++++ DATASET RECORDS ++++

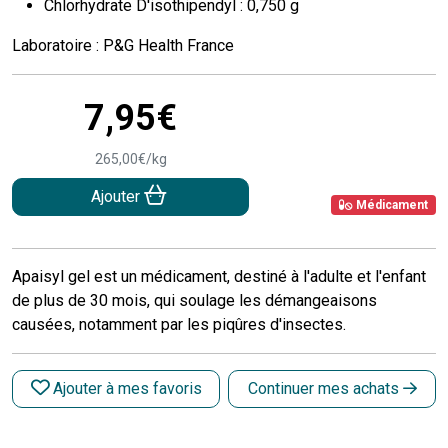
Chlorhydrate D'isothipendyl : 0,750 g
Laboratoire : P&G Health France
7
,
95
€
265
,
00
€
/kg
Ajouter
Médicament
Apaisyl gel est un médicament, destiné à l'adulte et l'enfant
de plus de 30 mois, qui soulage les démangeaisons
causées, notamment par les piqûres d'insectes.
Ajouter à mes favoris
Continuer mes achats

++++

AIM OF THE EXERCISE: Reproduce the lines above letter for letter. The pictures stay behind.

RESPONSE TO THIS EXERCISE:
Chlorhydrate D'isothipendyl : 0,750 g
Laboratoire : P&G Health France
7
,
95
€
265
,
00
€
/kg
Ajouter
Médicament
Apaisyl gel est un médicament, destiné à l'adulte et l'enfant
de plus de 30 mois, qui soulage les démangeaisons
causées, notamment par les piqûres d'insectes.
Ajouter à mes favoris
Continuer mes achats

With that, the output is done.